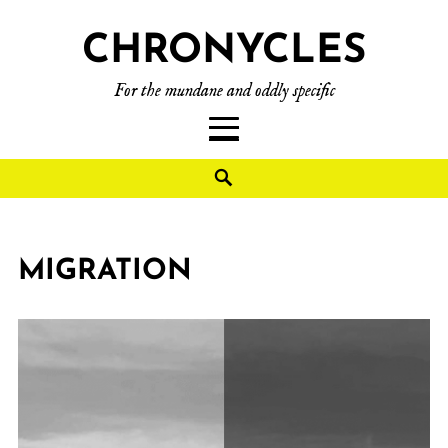
CHRONYCLES
For the mundane and oddly specific
MIGRATION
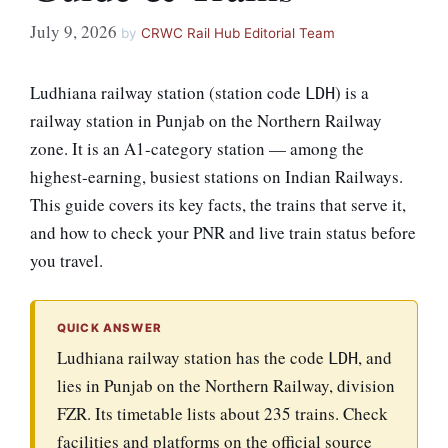
July 9, 2026
by
CRWC Rail Hub Editorial Team
Ludhiana railway station (station code
) is a
LDH
railway station in Punjab on the Northern Railway
zone. It is an A1-category station — among the
highest-earning, busiest stations on Indian Railways.
This guide covers its key facts, the trains that serve it,
and how to check your PNR and live train status before
you travel.
QUICK ANSWER
Ludhiana railway station has the code
, and
LDH
lies in Punjab on the Northern Railway, division
FZR. Its timetable lists about 235 trains. Check
facilities and platforms on the official source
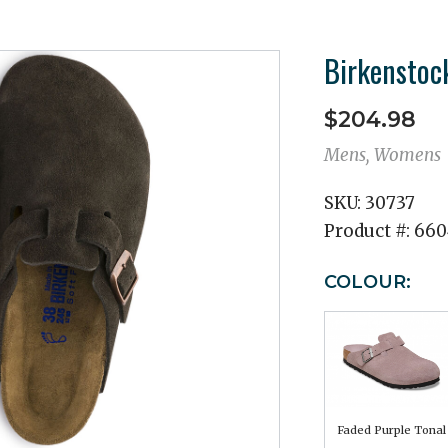
Birkenstoc
$204.98
Mens, Womens
SKU:
30737
Product #:
660
COLOUR:
Faded Purple Tonal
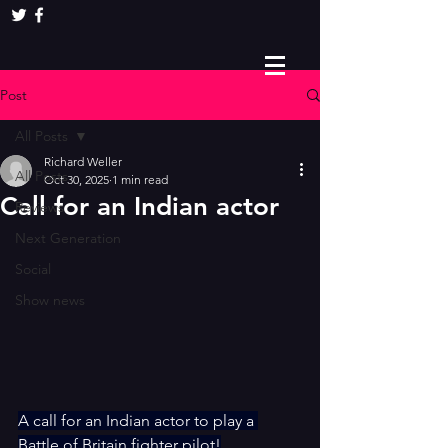
Post
All Posts
Richard Weller
All Posts
Oct 30, 2025
1 min read
Call for an Indian actor
Reviews
Next Generation
Social
Show news
A call for an Indian actor to play a 
Battle of Britain fighter pilot!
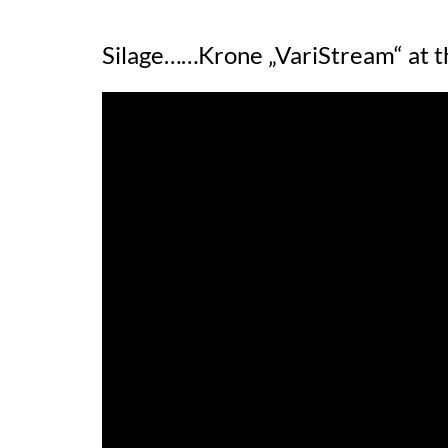
Silage……Krone „VariStream“ at t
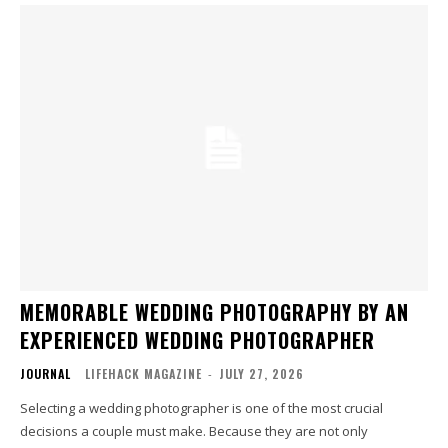
MEMORABLE WEDDING PHOTOGRAPHY BY AN
EXPERIENCED WEDDING PHOTOGRAPHER
JOURNAL
LIFEHACK MAGAZINE
-
JULY 27, 2026
Selecting a wedding photographer is one of the most crucial
decisions a couple must make. Because they are not only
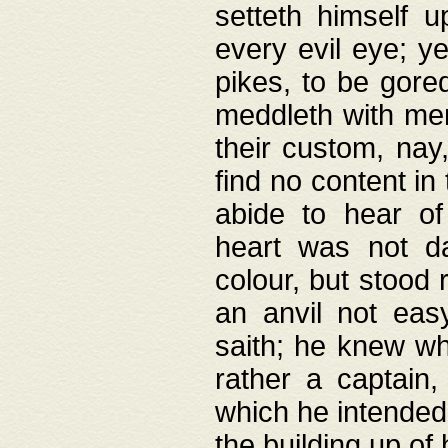
setteth himself 
every evil eye; y
pikes, to be gore
meddleth with men
their custom, nay
find no content in
abide to hear of 
heart was not da
colour, but stood
an anvil not eas
saith; he knew wh
rather a captain
which he intended
the building up of 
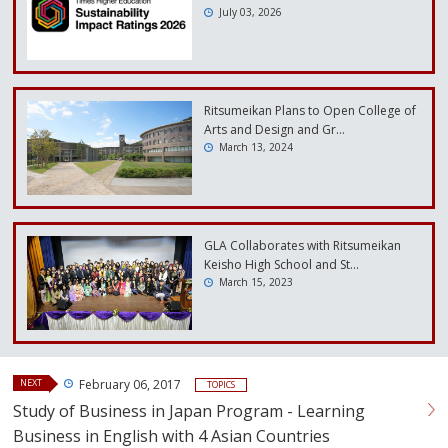
July 03, 2026
Ritsumeikan Plans to Open College of
Arts and Design and Gr…
March 13, 2024
GLA Collaborates with Ritsumeikan
Keisho High School and St…
March 15, 2023
NEXT
February 06, 2017
TOPICS
Study of Business in Japan Program - Learning
Business in English with 4 Asian Countries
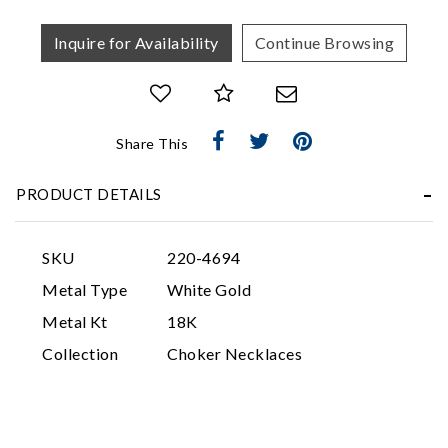
Inquire for Availability
Continue Browsing
Share This
Essential
PRODUCT DETAILS
Personalization
Analytics and statistics
SKU
220-4694
Marketing
Metal Type
White Gold
Metal Kt
18K
Collection
Choker Necklaces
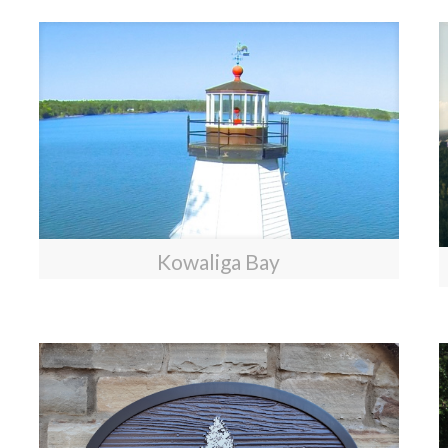
Kowaliga Bay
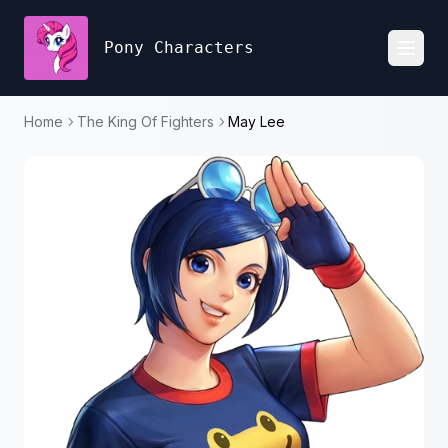
Pony Characters
Toggl
Home
The King Of Fighters
May Lee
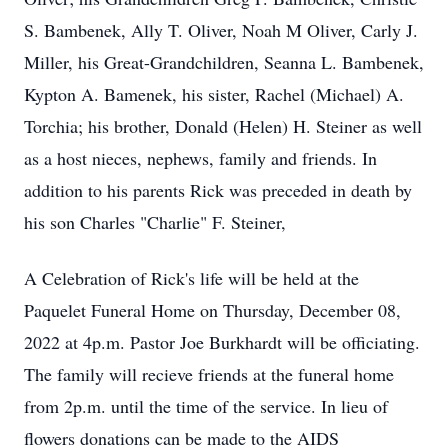
S. Bambenek, Ally T. Oliver, Noah M Oliver, Carly J.
Miller, his Great-Grandchildren, Seanna L. Bambenek,
Kypton A. Bamenek, his sister, Rachel (Michael) A.
Torchia; his brother, Donald (Helen) H. Steiner as well
as a host nieces, nephews, family and friends. In
addition to his parents Rick was preceded in death by
his son Charles "Charlie" F. Steiner,
A Celebration of Rick's life will be held at the
Paquelet Funeral Home on Thursday, December 08,
2022 at 4p.m. Pastor Joe Burkhardt will be officiating.
The family will recieve friends at the funeral home
from 2p.m. until the time of the service. In lieu of
flowers donations can be made to the AIDS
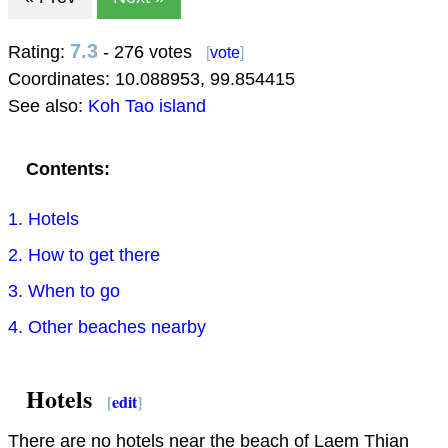
7.3
Rating:
- 276 votes
[
vote
]
Coordinates:
10.088953
,
99.854415
See also:
Koh Tao island
Contents:
1. Hotels
2. How to get there
3. When to go
4. Other beaches nearby
Hotels
[
edit
]
There are no hotels near the beach of Laem Thian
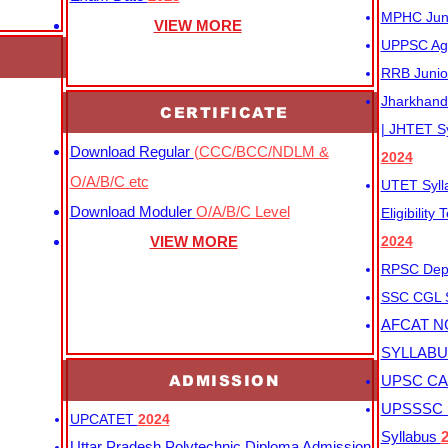
MPHC Junio
VIEW MORE
UPPSC Agr
RRB Junio
Jharkhand 
CERTIFICATE
| JHTET S
Download Regular
(CCC/BCC/NDLM &
2024
O/A/B/C etc
UTET Syl
Download Moduler
O/A/B/C Level
Eligibility
VIEW MORE
2024
RPSC Depu
SSC CGL
AFCAT N
SYLLAB
ADMISSION
UPSC CAP
UPSSSC M
UPCATET
2024
Syllabus
Uttar Pradesh Polytechnic Diploma Admission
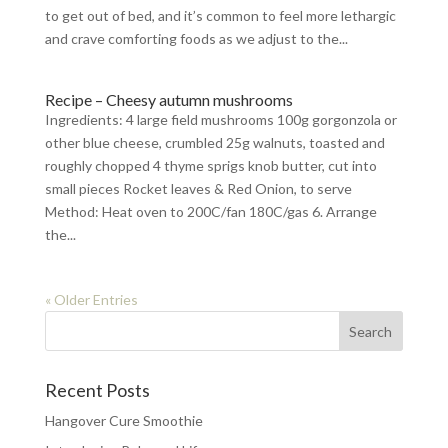
to get out of bed, and it’s common to feel more lethargic
and crave comforting foods as we adjust to the...
Recipe – Cheesy autumn mushrooms
Ingredients: 4 large field mushrooms 100g gorgonzola or
other blue cheese, crumbled 25g walnuts, toasted and
roughly chopped 4 thyme sprigs knob butter, cut into
small pieces Rocket leaves & Red Onion, to serve
Method: Heat oven to 200C/fan 180C/gas 6. Arrange
the...
« Older Entries
Recent Posts
Hangover Cure Smoothie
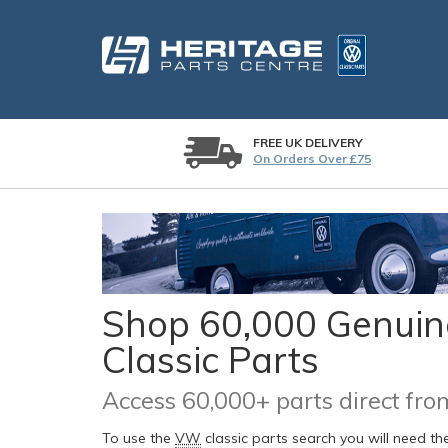
FREE UK DELIVERY
On Orders Over £75
Shop 60,000 Genuine
Classic Parts
Access 60,000+ parts direct f
To use the
VW
classic parts search you will need t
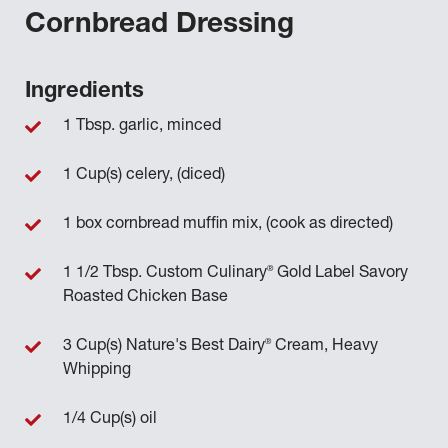
Cornbread Dressing
Ingredients
1 Tbsp. garlic, minced
1 Cup(s) celery, (diced)
1 box cornbread muffin mix, (cook as directed)
®
1 1/2 Tbsp. Custom Culinary
Gold Label Savory
Roasted Chicken Base
®
3 Cup(s) Nature's Best Dairy
Cream, Heavy
Whipping
1/4 Cup(s) oil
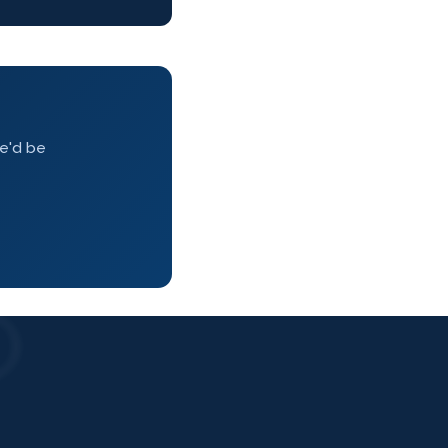
we'd be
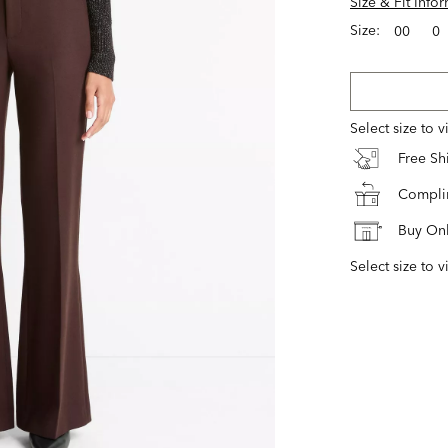
Size & Fit Info
Size:
00
0
Select size to 
Free S
Complim
Buy Onl
Select size to v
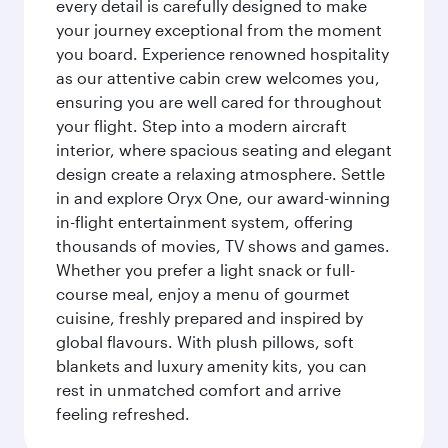
every detail is carefully designed to make
your journey exceptional from the moment
you board. Experience renowned hospitality
as our attentive cabin crew welcomes you,
ensuring you are well cared for throughout
your flight. Step into a modern aircraft
interior, where spacious seating and elegant
design create a relaxing atmosphere. Settle
in and explore Oryx One, our award-winning
in-flight entertainment system, offering
thousands of movies, TV shows and games.
Whether you prefer a light snack or full-
course meal, enjoy a menu of gourmet
cuisine, freshly prepared and inspired by
global flavours. With plush pillows, soft
blankets and luxury amenity kits, you can
rest in unmatched comfort and arrive
feeling refreshed.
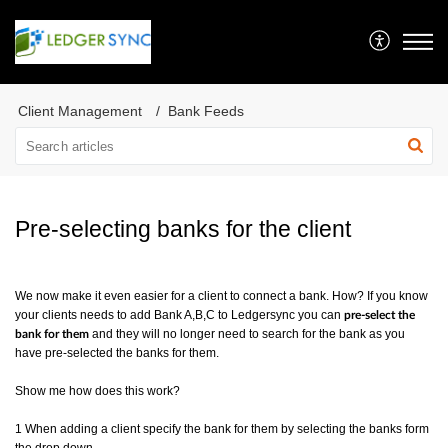
Client Management
Bank Feeds
Pre-selecting banks for the client
We now make it even easier for a client to connect a bank. How? If you know
your clients needs to add Bank A,B,C to Ledgersync you can
pre-select the
and they will no longer need to search for the bank as you
bank for them
have pre-selected the banks for them.
Show me how does this work?
1 When adding a client specify the bank for them by selecting the banks form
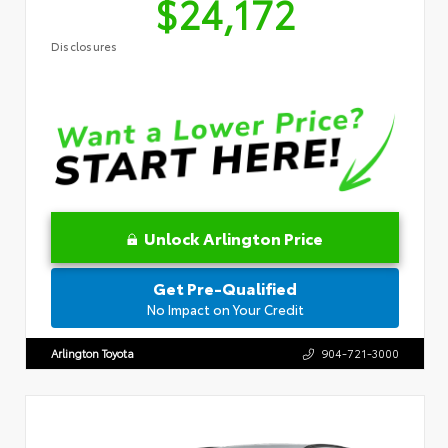
$24,172
Disclosures
Unlock Arlington Price
Get Pre-Qualified
No Impact on Your Credit
Arlington Toyota
904-721-3000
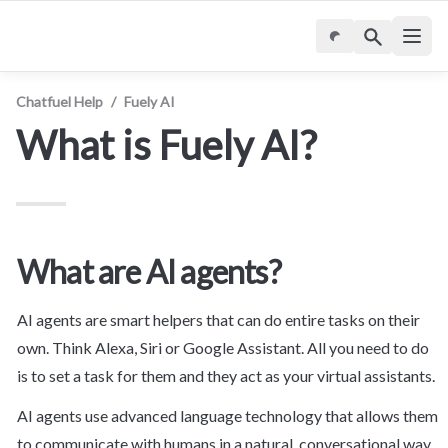
Chatfuel Help
/
Fuely AI
What is Fuely AI?
What are AI agents?
AI agents are smart helpers that can do entire tasks on their 
own. Think Alexa, Siri or Google Assistant. All you need to do 
is to set a task for them and they act as your virtual assistants.
AI agents use advanced language technology that allows them 
to communicate with humans in a natural, conversational way, 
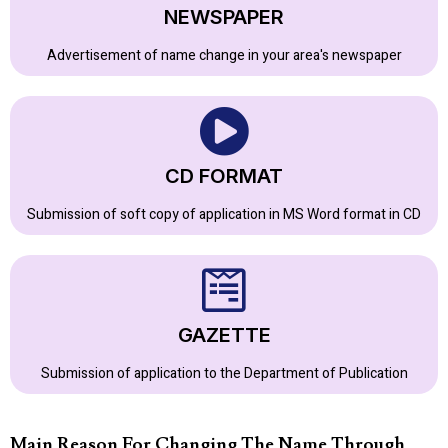
NEWSPAPER
Advertisement of name change in your area's newspaper
CD FORMAT
Submission of soft copy of application in MS Word format in CD
GAZETTE
Submission of application to the Department of Publication
Main Reason For Changing The Name Through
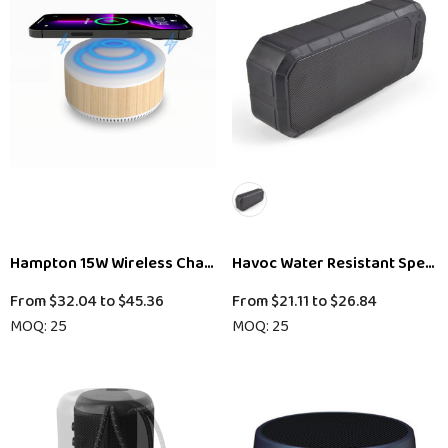
Hampton 15W Wireless Charging Speaker (Stock)
Havoc Water Resistant Speak
From
$32.04
to
$45.36
From
$21.11
to
$26.84
MOQ: 25
MOQ: 25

| TASK TO CARRY OUT |
Say how many lines in the records contain the string "When". No other text is needed.

| RESPONSE FOR THIS EXERCISE |
2